Without Ice Beam, Walrein has no way to deter most Grass-types from switching in due to them either being part Poison-type or carrying Aromatherapy. Walrein also has trouble beating Fighting and Electric Pokémon if they switch in on Encore, Protect, or a revenge kill, though it can likely take an unboosted STAB Thunderbolt if needed.
Sharpedo @ Life Orb
Ability: Rough Skin
EVs: 252 Atk / 80 SpA / 176 Spe
Lonely nature (+Atk, -Def)
-Hidden Power Grass
Sharpedo is one of the hardest Pokémon to switch into in the NU metagame. With useful resistances (though it has pathetic defenses) and an immunity, it's not that hard to switch in.

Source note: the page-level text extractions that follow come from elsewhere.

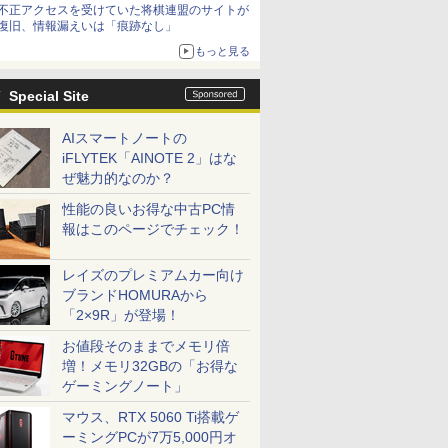
不正アクセスを受けていた将棋連盟のサイトが
復旧、情報漏えいは「痕跡なし」
もっと見る
Special Site
AIスマートノートの
iFLYTEK「AINOTE 2」はな
ぜ魅力的なのか？
性能の良いお得な中古PC情
報はこのページでチェック！
レイズのプレミアムカー向け
ブランドHOMURAから
「2×9R」が登場！
お値段そのままでメモリ倍
増！メモリ32GBの「お得な
ゲーミングノート」
マウス、RTX 5060 Ti搭載ゲ
ーミングPCが7万5,000円オ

Once Sharpedo is in, the opponent faces a very tough decision, generally about what Pokémon they are going to sacrifice.
Sharpedo hits like a truck with excellent Attack and Crunch. With 252 Attack EVs and a Lonely nature, Sharpedo can 1-2HKO a huge portion of the metagame. Pokémon such as Politoed are easily 2HKOed by Crunch, while most sweepers are OHKOed. Most Fighting-types, even if they predict correctly, usually fall to Crunch followed by an Aqua Jet finisher. Pokémon who resist Crunch or have very high Defense are nailed by STAB Hydro Pump backed by a very respectable Special Attack stat. With a Lonely nature and 80 EVs, Hydro Pump always OHKOes Sandslash, for example. Hidden Power Grass is there to hit specific Pokémon who aren't OHKOed by Hydro Pump or Crunch. Quagsire, for example, has high enough Defense to survive Crunch, but is also immune to Hydro Pump. Hidden Power Grass lets Sharpedo OHKO most of the defensive Pokémon in NU who would otherwise survive.
The real kicker of the set is Aqua Jet. Trying to switch a faster sweeper into Crunch or Hydro Pump is already hard, but switching into Crunch followed by Aqua Jet is nearly impossible. Pokémon such as Primeape can comfortably survive a Crunch, but not an Aqua Jet after the Crunch. Aqua Jet also allows Sharpedo to pick off weakened foes and sweep late game.
With some new faces introducing themselves in NU, it is a great opportunity to get involved with a growing metagame of threats only recently discovered. You can play NU ladder matches on Doug's Create-a-Pokémon Server, which also sports an LC ladder as well. NU is one of the most unexplored areas of competitive Pokémon, and it requires many people to try new and innovative sets in order to spice up the game. So, get out there and start playing!